In questa sede merita dedicare particolare attenzione al prezzo del petrolio, spesso considerato un elemento trainante chiave dell'attività economica. Mentre molti economisti considerano l'improvvisa impennata dei prezzi del petrolio un segnale premonitore della recessione, la ricerca del FMI dimostra che l'effetto (quindi la capacità predittiva) dei prezzi del petrolio è fasulla nella migliore delle ipotesi, risultando inferiore all'impatto/alla capacità dei prezzi degli asset menzionati prima.

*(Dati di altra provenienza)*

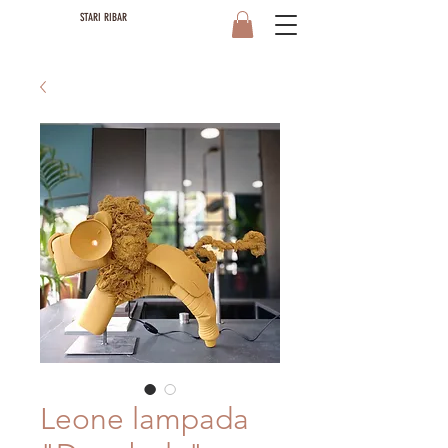
STARI RIBAR
Leone lampada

Ciò smentisce la distinzione chiave tra shock dal lato dell'offerta e domanda endogena (per il petrolio). In uno shock sul fronte dell'offerta, ipotizziamo come quello avvenuto negli anni Settanta, l'OPEC (Organization of the Petroleum Exporting Countries) ridurrebbe immediatamente la produzione di petrolio, implicando un'impennata dei prezzi del petrolio. Il conseguente deterioramento delle ragioni di scambio dei paesi consumatori di petrolio causerebbe poi una diminuzione della spesa, causa a sua volta della recessione. Gli shock sul fronte dell'offerta, oggigiorno, sono meno probabili in quanto la capacità dell'OPEC di controllare l'offerta di petrolio su scala globale - e quindi il suo prezzo - è inferiore rispetto a 30-40 anni fa (detto ciò, shock minimi di questo tipo possono avvenire sulla scorta di tensioni militari in aree che producono ingenti quantità di petrolio). Quindi, più spesso che in passato, l'accelerazione dei prezzi del petrolio può essere attribuita al consolidamento della domanda commerciale di petrolio, che bel lungi dall'essere un segnale premonitore della recessione, rappresenta il rovescio della medaglia di un ciclo commerciale in rapida espansione nelle nazioni consumatrici di petrolio.

 

In virtù di ciò, le recenti oscillazioni nei prezzi degli asset chiave messi in evidenza, di per sé, non costituiscono una ragione per temere una recessione a breve termine. Infatti, come mostrato dai due grafici, i prezzi azionari reali sono piuttosto solidi da diverso tempo. Inoltre, l'indice VIX, che riflette l'incertezza del mercato, ha assistito a lungo a minimi storici e non mostra segnali di accelerazione. Infine, un confronto temporale della curva dei rendimenti dei titoli di Stato USA – situazione attuale rispetto a 12 e 24 mesi fa – mostra che, semmai, la curva è diventata più ripida nel periodo in questione, mentre la recessione normalmente è preceduta da un deciso appiattimento, se non da un'inversione, della curva dei rendimenti. Tuttavia, sebbene questi siano senz'altro segnali rassicuranti, continuiamo a sostenere che non sia possibile escludere una futura recessione, in quanto stiamo attraversando momenti molto particolari. Con ciò intendiamo che gli eccessi della politica economica (stampa di denaro, emissione del debito pubblico) potrebbero aver distorto alcuni prezzi finanziari, alterando la loro capacità di prevedere il ciclo commerciale. Ad esempio, è possibile che le dinamiche di determinati prezzi di asset siano state amplificate dalla "stampa di denaro", pertanto il rialzo dei prezzi azionari potrebbe riflettere una maggiore inflazione futura piuttosto che le percezioni di una reale redditività. Quindi, non possiamo accantonare la possibilità di ulteriori incrementi nell'avversione al rischio degli operatori economici - aggravando la nota "trappola della liquidità" – che in ultima analisi porterebbe comunque a una recessione.